TODO:
* Return correct error codes to clusvcadm (currently it always returns
  "Unknown")
* Write glue for 'migrate' operations and migrate-enabled services

Basic configuration specification:

  <rm>
    <events>
      <event class="node"/>        <!-- all node events -->
      <event class="node"
             node="bar"/>     <!-- events concerning 'bar' -->
      <event class="node"
             node="foo"
             node_state="up"/>     <!-- 'up' events for 'foo' -->
      <event class="node"
             node_id="3"
             node_state="down"/>   <!-- 'down' events for node ID 3 -->

          (note, all service ops and such deal with node ID, not
           with node names)

      <event class="service"/>     <!-- all service events-->
      <event class="service"
             service_name="A"/>    <!-- events concerning 'A' -->
      <event class="service"
             service_name="B"
	     service_state="started"/> <!-- when 'B' is started... -->
      <event class="service"
             service_name="B"
	     service_state="started"/>
	     service_owner="3"/> <!-- when 'B' is started on node 3... -->

      <event class="service"
             priority="1"
	     service_state="started"/>
	     service_owner="3"/> <!-- when 'B' is started on node 3, do this
				      before the other event handlers ... -->


    </events>
    ...
  </rm>

General globals available from all scripts:

   node_self - local node ID
   event_type - event class, either:
       EVENT_NONE - unspecified / unknown
       EVENT_NODE - node transition
       EVENT_SERVICE - service transition
       EVENT_USER - a user-generated request
       EVENT_CONFIG - [NOT CONFIGURABLE]

Node event globals (i.e. when event_type == EVENT_NODE):
  
   node_id - node ID which is transitioning
   node_name - name of node which is transitioning
   node_state - new node state (NODE_ONLINE or NODE_OFFLINE, or if you prefer,
                1 or 0, respectively)
   node_clean - 0 if the node has not been fenced, 1 if the node has been
                fenced

Service event globals (i.e. when event_type == EVENT_SERVICE):

   service_name - Name of service which transitioned
   service_state - new state of service
   service_owner - new owner of service (or <0 if service is no longer
		   running)
   service_last_owner - Last owner of service if known.  Used for when
                   service_state = "recovering" generally, in order to
                   apply restart/relocate/disable policy.

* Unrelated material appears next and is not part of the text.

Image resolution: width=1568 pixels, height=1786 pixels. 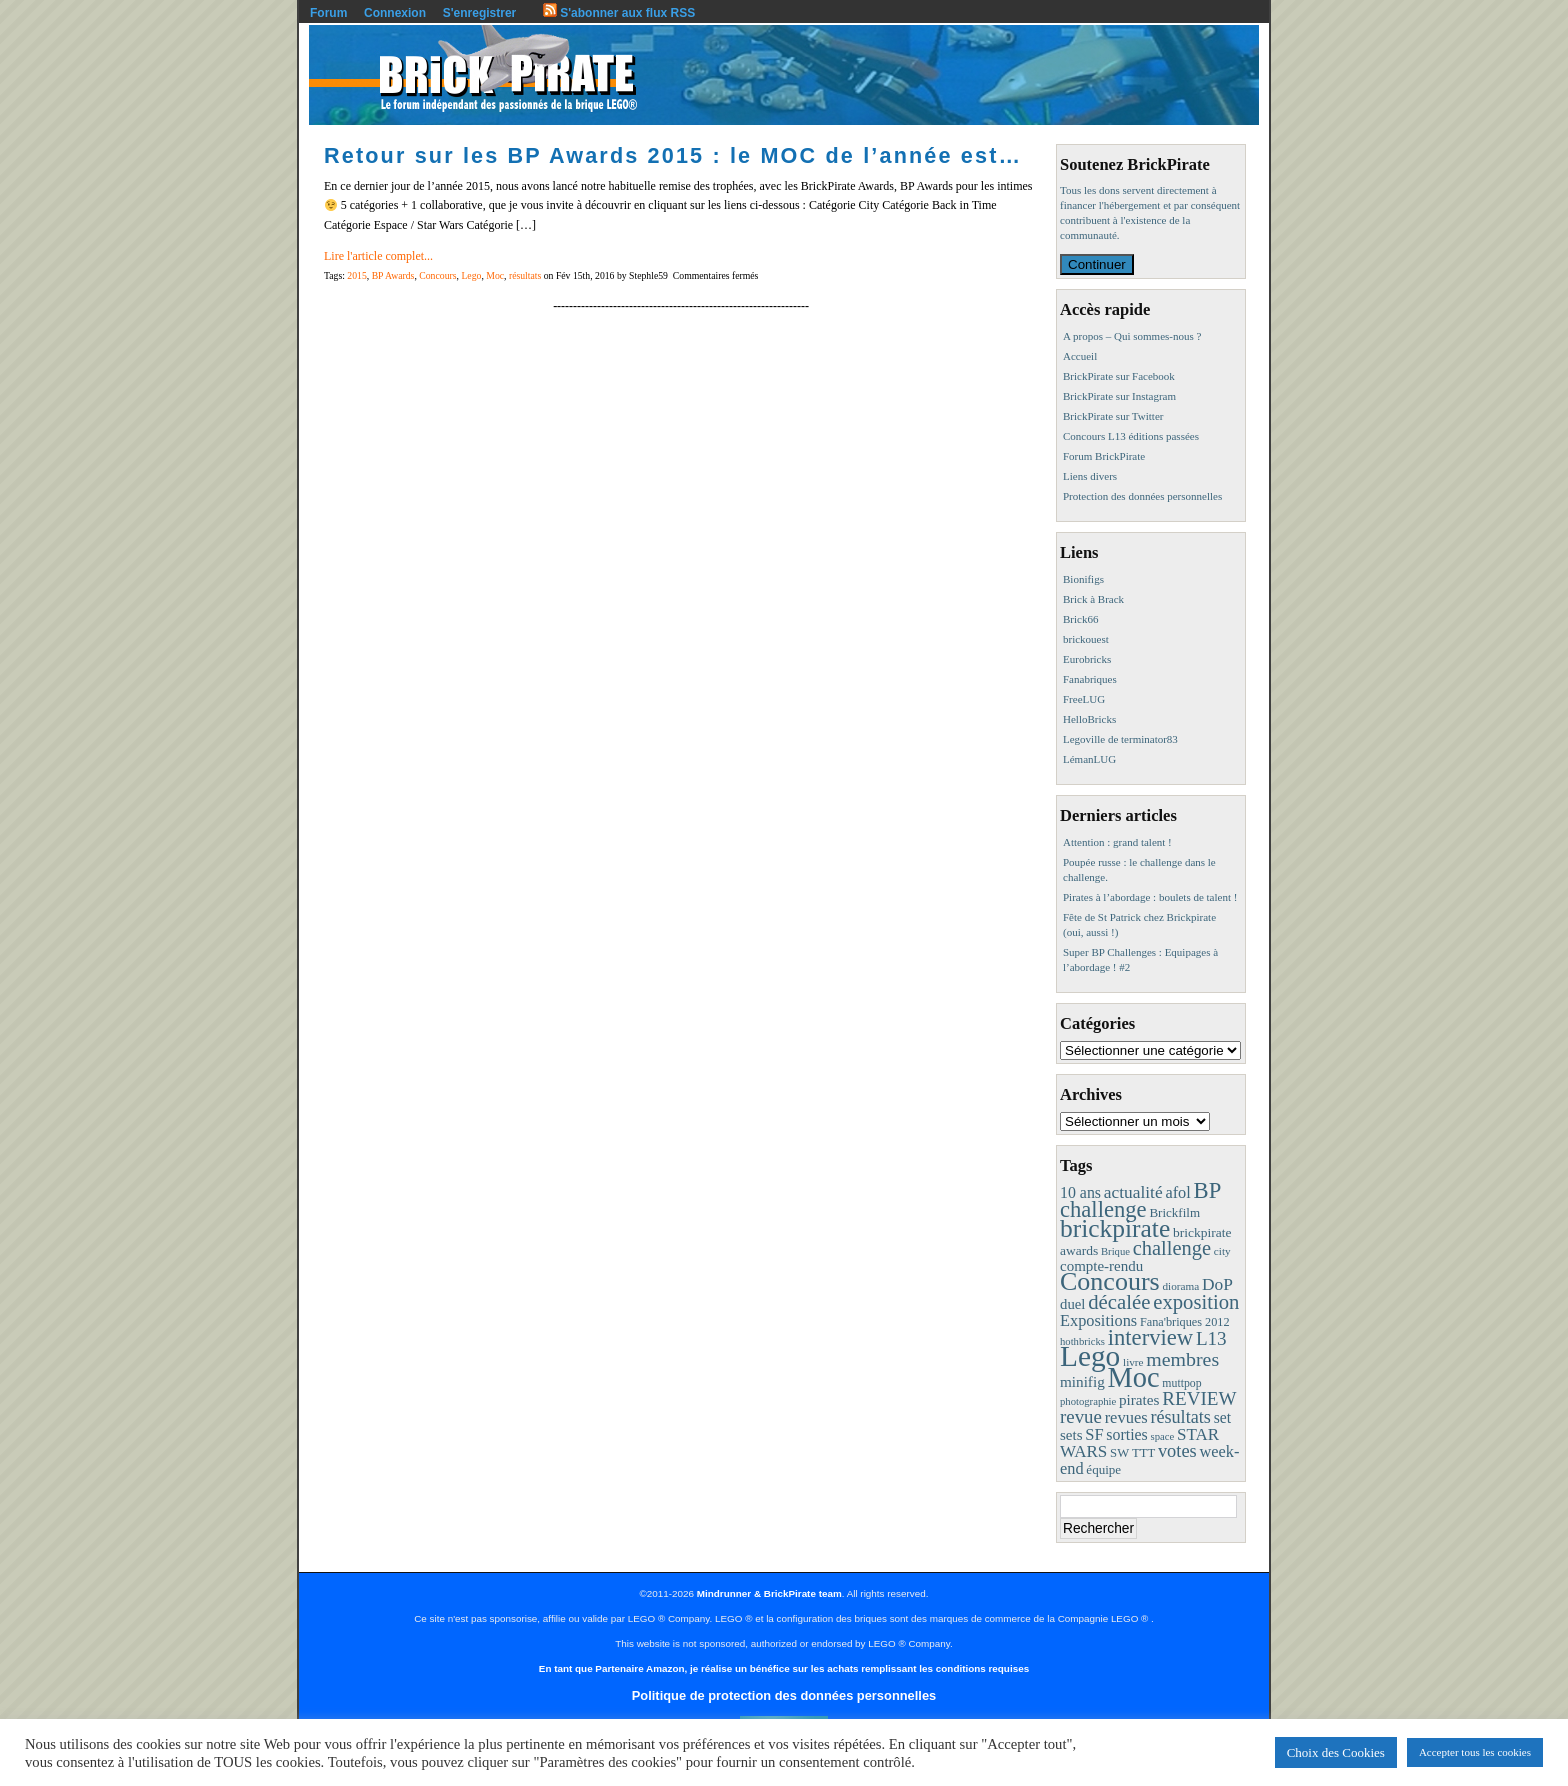 I want to click on minifig [minifig (19 éléments)], so click(x=1082, y=1381).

User event globals (i.e. when event_type == EVENT_USER):

   service_name - service to perform request upon
   user_request - request to perform (USER_ENABLE, USER_DISABLE,
                   USER_STOP, USER_RELOCATE, [TODO] USER_MIGRATE)
   user_target - target node ID if applicable


Scripting functions - Informational:

  node_list = nodes_online();

	Returns a list of all online nodes.

  service_list = service_list();

	Returns a list of all configured services.

  (restarts, last_owner, owner, state) = service_status(service_name);

	Returns the state, owner, last_owner, and restarts.  Note that
	all return values are optional, but are right-justified per S-Lang
	specification.  This means if you only want the 'state', you can use:
	
	(state) = service_status(service_name);

	However, if you need the restart count, you must provide all four 
	return values as above.

  (nofailback, restricted, ordered, node_list) =
		service_domain_info(service_name);

	Returns the failover domain specification, if it exists, for the
	specified service name.  The node list returned is an ordered list
	according to priority levels.  In the case of unordered domains, 
	the ordering of the returned list is pseudo-random.

Scripting functions - Operational:

  err = service_start(service_name, node_list, [avoid_list]);

	Start a non-running, (but runnable, i.e. not failed)
	service on the first node in node_list.  Failing that, start it on
	the second node in node_list and so forth.  One may also specify
	an avoid list, but it's better to just use the subtract() function
	below.

  err = service_stop(service_name, [0 = stop, 1 = disable]);

	Stop a running service.  The second parameter is optional, and if
	non-zero is specified, the service will enter the disabled state.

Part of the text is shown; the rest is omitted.